Problem to work on:
Drop the pictures, then repeat every record exactly as it stands.

(Beginning of Extracted records)

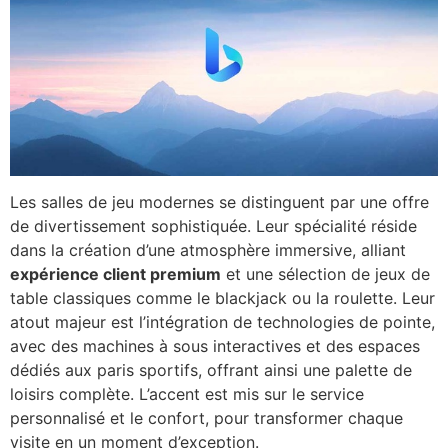
Les salles de jeu modernes se distinguent par une offre
de divertissement sophistiquée. Leur spécialité réside
dans la création d’une atmosphère immersive, alliant
expérience client premium
et une sélection de jeux de
table classiques comme le blackjack ou la roulette. Leur
atout majeur est l’intégration de technologies de pointe,
avec des machines à sous interactives et des espaces
dédiés aux paris sportifs, offrant ainsi une palette de
loisirs complète. L’accent est mis sur le service
personnalisé et le confort, pour transformer chaque
visite en un moment d’exception.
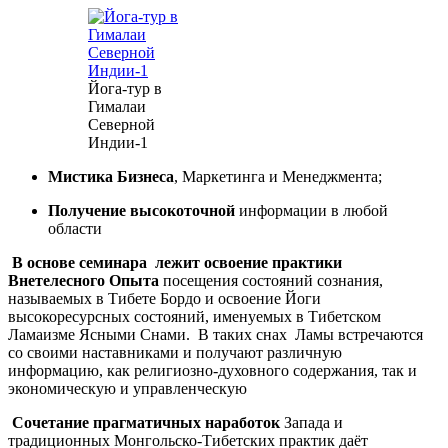
Йога-тур в
Гималаи
Северной
Индии-1
Мистика Бизнеса
, Маркетинга и Менеджмента;
Получение высокоточной
информации в любой
области
В основе семинара лежит освоение практики
Внетелесного Опыта
посещения состояний сознания,
называемых в Тибете Бордо и освоение Йоги
высокоресурсных состояний, именуемых в Тибетском
Ламаизме Ясными Снами. В таких снах Ламы встречаются
со своими наставниками и получают различную
информацию, как религиозно-духовного содержания, так и
экономическую и управленческую
Сочетание прагматичных наработок
Запада и
традиционных Монгольско-Тибетских практик даёт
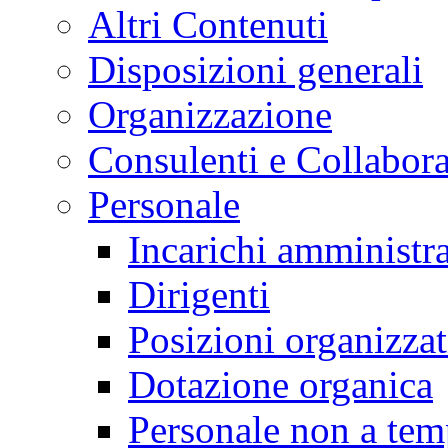
Altri Contenuti
Disposizioni generali
Organizzazione
Consulenti e Collabora
Personale
Incarichi amministra
Dirigenti
Posizioni organizzat
Dotazione organica
Personale non a tem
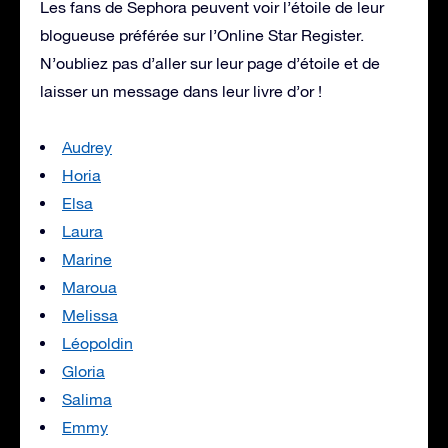
Les fans de Sephora peuvent voir l’étoile de leur
blogueuse préférée sur l’Online Star Register.
N’oubliez pas d’aller sur leur page d’étoile et de
laisser un message dans leur livre d’or !
Audrey
Horia
Elsa
Laura
Marine
Maroua
Melissa
Léopoldin
Gloria
Salima
Emmy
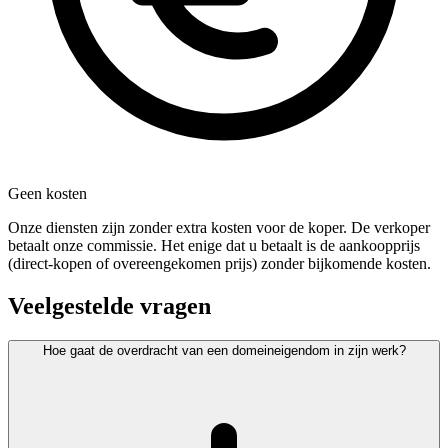
Geen kosten
Onze diensten zijn zonder extra kosten voor de koper. De verkoper
betaalt onze commissie. Het enige dat u betaalt is de aankoopprijs
(direct-kopen of overeengekomen prijs) zonder bijkomende kosten.
Veelgestelde vragen
Hoe gaat de overdracht van een domeineigendom in zijn werk?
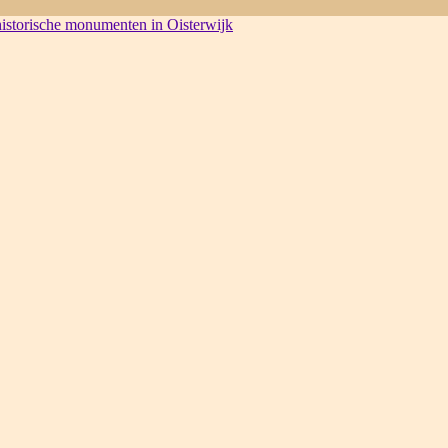
 historische monumenten in Oisterwijk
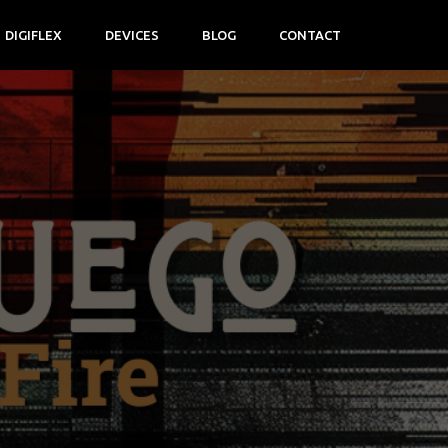
DIGIFLEX
DEVICES
BLOG
CONTACT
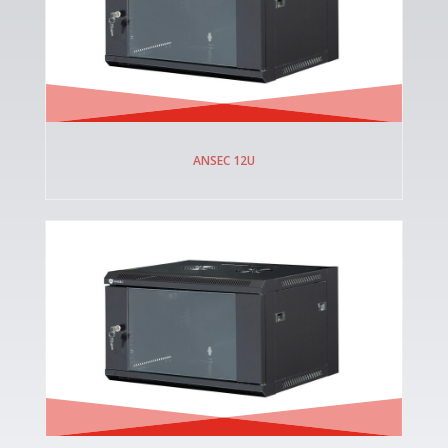
ANSEC 12U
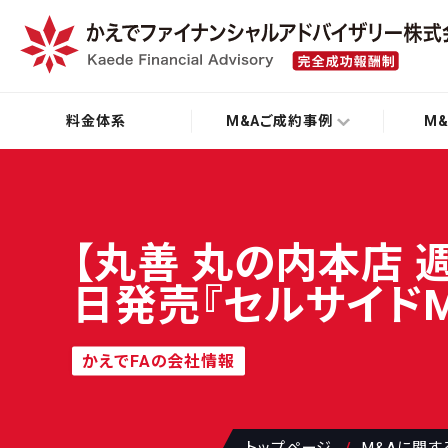
料金体系
M&Aご成約事例
M
【丸善 丸の内本店 
日発売『セルサイドM
かえでFAの会社情報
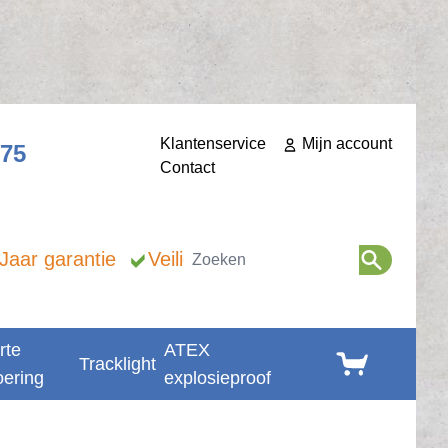
Klantenservice
Mijn account
275
Contact
Zoeken
 Jaar garantie
Veilig betalen
rte
ATEX
Winkelwagen
Tracklight
oering
explosieproof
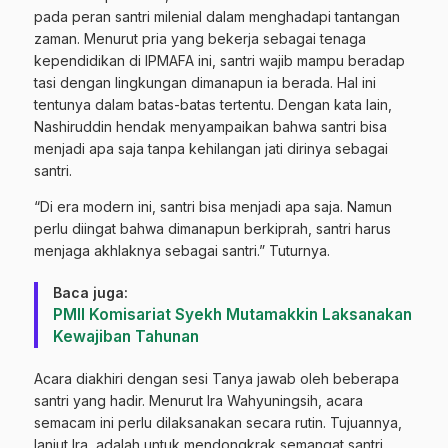
pada peran santri milenial dalam menghadapi tantangan
zaman. Menurut pria yang bekerja sebagai tenaga
kependidikan di IPMAFA ini, santri wajib mampu beradap
tasi dengan lingkungan dimanapun ia berada. Hal ini
tentunya dalam batas-batas tertentu. Dengan kata lain,
Nashiruddin hendak menyampaikan bahwa santri bisa
menjadi apa saja tanpa kehilangan jati dirinya sebagai
santri.
“Di era modern ini, santri bisa menjadi apa saja. Namun
perlu diingat bahwa dimanapun berkiprah, santri harus
menjaga akhlaknya sebagai santri.” Tuturnya.
Baca juga:
PMII Komisariat Syekh Mutamakkin Laksanakan
Kewajiban Tahunan
Acara diakhiri dengan sesi Tanya jawab oleh beberapa
santri yang hadir. Menurut Ira Wahyuningsih, acara
semacam ini perlu dilaksanakan secara rutin. Tujuannya,
lanjut Ira, adalah untuk mendongkrak semangat santri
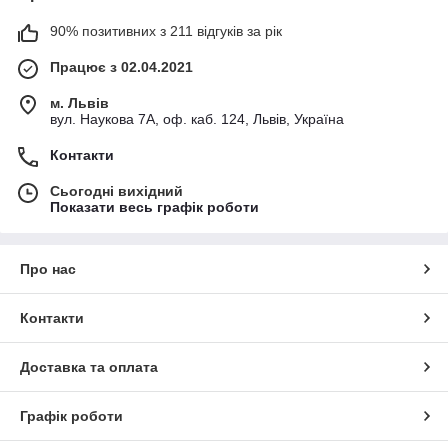
90% позитивних з 211 відгуків за рік
Працює з 02.04.2021
м. Львів
вул. Наукова 7А, оф. каб. 124, Львів, Україна
Контакти
Сьогодні вихідний
Показати весь графік роботи
Про нас
Контакти
Доставка та оплата
Графік роботи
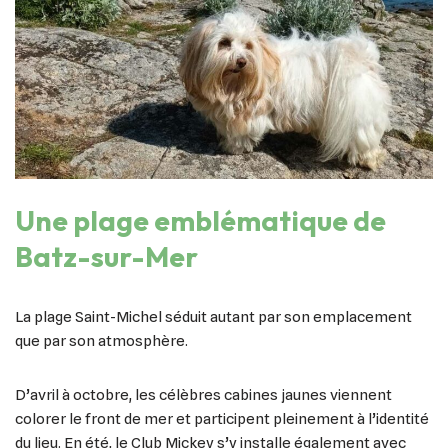
Une plage emblématique de
Batz-sur-Mer
La plage Saint-Michel séduit autant par son emplacement
que par son atmosphère.
D’avril à octobre, les célèbres cabines jaunes viennent
colorer le front de mer et participent pleinement à l’identité
du lieu. En été, le Club Mickey s’y installe également avec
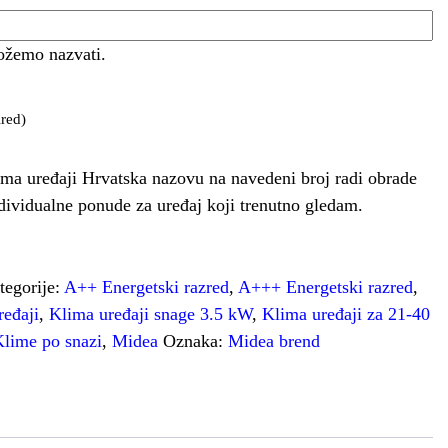
ožemo nazvati.
red)
ma uređaji Hrvatska nazovu na navedeni broj radi obrade
ndividualne ponude za uređaj koji trenutno gledam.
tegorije:
A++ Energetski razred
,
A+++ Energetski razred
,
ređaji
,
Klima uređaji snage 3.5 kW
,
Klima uređaji za 21-40
Klime po snazi
,
Midea
Oznaka:
Midea brend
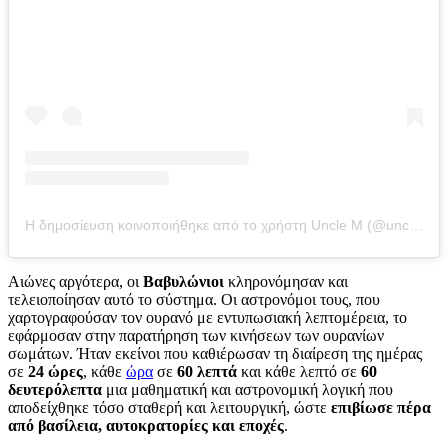
Η δημοσίευση κοινοποιήθηκε από το χρήστη Uncle M (@unclemcreatives)
Αιώνες αργότερα, οι
Βαβυλώνιοι
κληρονόμησαν και
τελειοποίησαν αυτό το σύστημα. Οι αστρονόμοι τους, που
χαρτογραφούσαν τον ουρανό με εντυπωσιακή λεπτομέρεια, το
εφάρμοσαν στην παρατήρηση των κινήσεων των ουρανίων
σωμάτων. Ήταν εκείνοι που καθιέρωσαν τη διαίρεση της ημέρας
σε
24 ώρες
, κάθε
ώρα
σε
60 λεπτά
και κάθε λεπτό σε
60
δευτερόλεπτα
μια μαθηματική και αστρονομική λογική που
αποδείχθηκε τόσο σταθερή και λειτουργική, ώστε
επιβίωσε πέρα
από βασίλεια, αυτοκρατορίες και εποχές
.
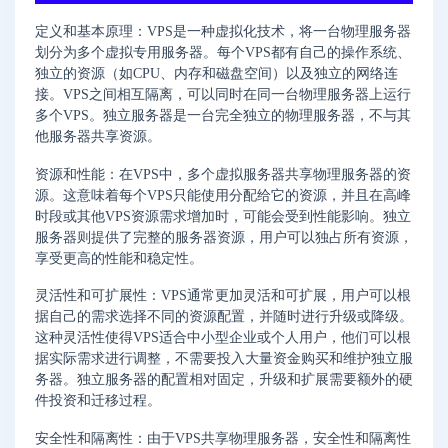
定义和基本原理：VPS是一种虚拟化技术，将一台物理服务器
划分为多个虚拟专用服务器。每个VPS都有自己的操作系统、
独立的资源（如CPU、内存和磁盘空间）以及独立的网络连
接。VPS之间相互隔离，可以同时在同一台物理服务器上运行
多个VPS。独立服务器是一台完全独立的物理服务器，不与其
他服务器共享资源。
资源和性能：在VPS中，多个虚拟服务器共享物理服务器的资
源。这意味着每个VPS只能使用分配给它的资源，并且在高峰
时段或其他VPS资源需求增加时，可能会受到性能影响。独立
服务器则提供了完整的服务器资源，用户可以独占所有资源，
享受更高的性能和稳定性。
灵活性和可扩展性：VPS通常更加灵活和可扩展，用户可以根
据自己的需求选择不同的资源配置，并随时进行升级或降级。
这种灵活性使得VPS适合中小型企业或个人用户，他们可以根
据实际需求进行调整，不需要投入大量资金购买和维护独立服
务器。独立服务器的配置相对固定，升级和扩展需要额外的硬
件投资和迁移过程。
安全性和隔离性：由于VPS共享物理服务器，安全性和隔离性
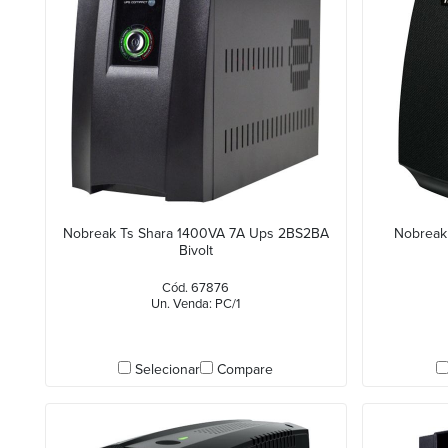
Nobreak Ts Shara 1400VA 7A Ups 2BS2BA
Nobreak
Bivolt
Cód. 67876
Un. Venda: PC/1
Selecionar
Compare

(End of Extracted records)

Reply:
Les salles de jeu modernes se distinguent par une offre
de divertissement sophistiquée. Leur spécialité réside
dans la création d’une atmosphère immersive, alliant
expérience client premium
et une sélection de jeux de
table classiques comme le blackjack ou la roulette. Leur
atout majeur est l’intégration de technologies de pointe,
avec des machines à sous interactives et des espaces
dédiés aux paris sportifs, offrant ainsi une palette de
loisirs complète. L’accent est mis sur le service
personnalisé et le confort, pour transformer chaque
visite en un moment d’exception.
Йога-тур в
Гималаи
Северной
Индии-1
Мистика Бизнеса
, Маркетинга и Менеджмента;
Получение высокоточной
информации в любой
области
В основе семинара лежит освоение практики
Внетелесного Опыта
посещения состояний сознания,
называемых в Тибете Бордо и освоение Йоги
высокоресурсных состояний, именуемых в Тибетском
Ламаизме Ясными Снами. В таких снах Ламы встречаются
со своими наставниками и получают различную
информацию, как религиозно-духовного содержания, так и
экономическую и управленческую
Сочетание прагматичных наработок
Запада и
традиционных Монгольско-Тибетских практик даёт
Altri Contenuti
Disposizioni generali
Organizzazione
Consulenti e Collabora
Personale
Incarichi amministra
Dirigenti
Posizioni organizzat
Dotazione organica
Personale non a tem
Les fans de Sephora peuvent voir l’étoile de leur
blogueuse préférée sur l’Online Star Register.
N’oubliez pas d’aller sur leur page d’étoile et de
laisser un message dans leur livre d’or !
Audrey
Horia
Elsa
Laura
Marine
Maroua
Melissa
Léopoldin
Gloria
Salima
Emmy
Geen kosten
Onze diensten zijn zonder extra kosten voor de koper. De verkoper
betaalt onze commissie. Het enige dat u betaalt is de aankoopprijs
(direct-kopen of overeengekomen prijs) zonder bijkomende kosten.
Veelgestelde vragen
Hoe gaat de overdracht van een domeineigendom in zijn werk?
 historische monumenten in Oisterwijk
DIGIFLEX
DEVICES
BLOG
CONTACT
ANSEC 12U
料金体系
M&Aご成約事例
M
【丸善 丸の内本店 
日発売『セルサイドM
かえでFAの会社情報
Klantenservice
Mijn account
275
Contact
Zoeken
 Jaar garantie
Veilig betalen
rte
ATEX
Winkelwagen
Tracklight
oering
explosieproof
pada peran santri milenial dalam menghadapi tantangan
zaman. Menurut pria yang bekerja sebagai tenaga
kependidikan di IPMAFA ini, santri wajib mampu beradap
tasi dengan lingkungan dimanapun ia berada. Hal ini
tentunya dalam batas-batas tertentu. Dengan kata lain,
Nashiruddin hendak menyampaikan bahwa santri bisa
menjadi apa saja tanpa kehilangan jati dirinya sebagai
santri.
“Di era modern ini, santri bisa menjadi apa saja. Namun
perlu diingat bahwa dimanapun berkiprah, santri harus
menjaga akhlaknya sebagai santri.” Tuturnya.
Baca juga:
PMII Komisariat Syekh Mutamakkin Laksanakan
Kewajiban Tahunan
Acara diakhiri dengan sesi Tanya jawab oleh beberapa
santri yang hadir. Menurut Ira Wahyuningsih, acara
semacam ini perlu dilaksanakan secara rutin. Tujuannya,
lanjut Ira, adalah untuk mendongkrak semangat santri
90% позитивних з 211 відгуків за рік
Працює з 02.04.2021
м. Львів
вул. Наукова 7А, оф. каб. 124, Львів, Україна
Контакти
Сьогодні вихідний
Показати весь графік роботи
Про нас
Контакти
Доставка та оплата
Графік роботи
Une plage emblématique de
Batz-sur-Mer
La plage Saint-Michel séduit autant par son emplacement
que par son atmosphère.
D’avril à octobre, les célèbres cabines jaunes viennent
colorer le front de mer et participent pleinement à l’identité
du lieu. En été, le Club Mickey s’y installe également avec
ožemo nazvati.
red)
ma uređaji Hrvatska nazovu na navedeni broj radi obrade
ndividualne ponude za uređaj koji trenutno gledam.
tegorije:
A++ Energetski razred
,
A+++ Energetski razred
,
ređaji
,
Klima uređaji snage 3.5 kW
,
Klima uređaji za 21-40
Klime po snazi
,
Midea
Oznaka:
Midea brend
Η δημοσίευση κοινοποιήθηκε από το χρήστη Uncle M (@unclemcreatives)
Αιώνες αργότερα, οι
Βαβυλώνιοι
κληρονόμησαν και
τελειοποίησαν αυτό το σύστημα. Οι αστρονόμοι τους, που
χαρτογραφούσαν τον ουρανό με εντυπωσιακή λεπτομέρεια, το
εφάρμοσαν στην παρατήρηση των κινήσεων των ουρανίων
σωμάτων. Ήταν εκείνοι που καθιέρωσαν τη διαίρεση της ημέρας
σε
24 ώρες
, κάθε
ώρα
σε
60 λεπτά
και κάθε λεπτό σε
60
δευτερόλεπτα
μια μαθηματική και αστρονομική λογική που
αποδείχθηκε τόσο σταθερή και λειτουργική, ώστε
επιβίωσε πέρα
από βασίλεια, αυτοκρατορίες και εποχές
.
定义和基本原理：VPS是一种虚拟化技术，将一台物理服务器
划分为多个虚拟专用服务器。每个VPS都有自己的操作系统、
独立的资源（如CPU、内存和磁盘空间）以及独立的网络连
接。VPS之间相互隔离，可以同时在同一台物理服务器上运行
多个VPS。独立服务器是一台完全独立的物理服务器，不与其
他服务器共享资源。
资源和性能：在VPS中，多个虚拟服务器共享物理服务器的资
源。这意味着每个VPS只能使用分配给它的资源，并且在高峰
时段或其他VPS资源需求增加时，可能会受到性能影响。独立
服务器则提供了完整的服务器资源，用户可以独占所有资源，
享受更高的性能和稳定性。
灵活性和可扩展性：VPS通常更加灵活和可扩展，用户可以根
据自己的需求选择不同的资源配置，并随时进行升级或降级。
这种灵活性使得VPS适合中小型企业或个人用户，他们可以根
据实际需求进行调整，不需要投入大量资金购买和维护独立服
务器。独立服务器的配置相对固定，升级和扩展需要额外的硬
件投资和迁移过程。
安全性和隔离性：由于VPS共享物理服务器，安全性和隔离性
Nobreak Ts Shara 1400VA 7A Ups 2BS2BA
Nobreak
Bivolt
Cód. 67876
Un. Venda: PC/1
Selecionar
Compare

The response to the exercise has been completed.